── Material provided ──
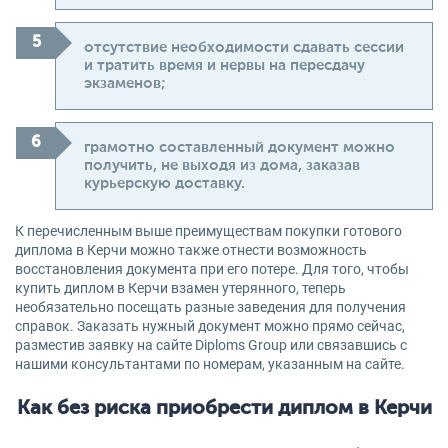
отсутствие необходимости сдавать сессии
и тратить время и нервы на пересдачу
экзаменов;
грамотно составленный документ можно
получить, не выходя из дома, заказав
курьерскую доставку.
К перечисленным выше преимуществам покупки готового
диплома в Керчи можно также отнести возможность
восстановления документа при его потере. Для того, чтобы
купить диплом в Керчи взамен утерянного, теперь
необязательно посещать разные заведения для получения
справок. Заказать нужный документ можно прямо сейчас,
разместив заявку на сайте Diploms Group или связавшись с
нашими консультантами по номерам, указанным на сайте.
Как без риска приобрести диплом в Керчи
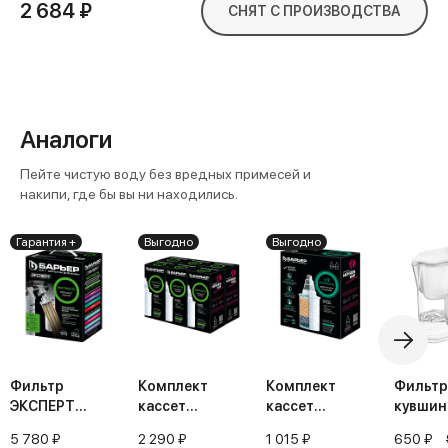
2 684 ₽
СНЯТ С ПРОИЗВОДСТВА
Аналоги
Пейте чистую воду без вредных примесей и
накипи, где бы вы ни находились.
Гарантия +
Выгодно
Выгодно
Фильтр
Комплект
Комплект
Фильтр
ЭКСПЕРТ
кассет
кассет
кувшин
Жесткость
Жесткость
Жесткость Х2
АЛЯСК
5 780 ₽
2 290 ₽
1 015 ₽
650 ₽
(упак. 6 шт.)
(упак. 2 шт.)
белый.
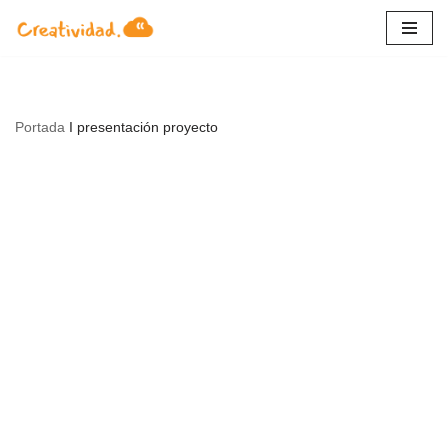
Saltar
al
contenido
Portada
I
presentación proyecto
───
── Material provided ──
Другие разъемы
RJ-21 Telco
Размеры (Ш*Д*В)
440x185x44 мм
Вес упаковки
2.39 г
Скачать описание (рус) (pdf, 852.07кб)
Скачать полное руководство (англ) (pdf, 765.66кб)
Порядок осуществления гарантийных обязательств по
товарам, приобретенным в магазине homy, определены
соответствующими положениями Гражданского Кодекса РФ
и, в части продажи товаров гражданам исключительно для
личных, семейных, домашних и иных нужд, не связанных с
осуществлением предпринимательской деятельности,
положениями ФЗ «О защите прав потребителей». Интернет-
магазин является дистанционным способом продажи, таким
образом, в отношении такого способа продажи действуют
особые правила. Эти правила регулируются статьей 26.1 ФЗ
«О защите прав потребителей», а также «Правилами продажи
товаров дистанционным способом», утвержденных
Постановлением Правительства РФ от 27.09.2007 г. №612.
───
Take the stretch of lines above from the one containing "соответствующими положениями Гражданского" through the one containing "Постановлением Правительства РФ" and repeat it exactly, adding no other line.

*Answer space*
соответствующими положениями Гражданского Кодекса РФ
и, в части продажи товаров гражданам исключительно для
личных, семейных, домашних и иных нужд, не связанных с
осуществлением предпринимательской деятельности,
положениями ФЗ «О защите прав потребителей». Интернет-
магазин является дистанционным способом продажи, таким
образом, в отношении такого способа продажи действуют
особые правила. Эти правила регулируются статьей 26.1 ФЗ
«О защите прав потребителей», а также «Правилами продажи
товаров дистанционным способом», утвержденных
Постановлением Правительства РФ от 27.09.2007 г. №612.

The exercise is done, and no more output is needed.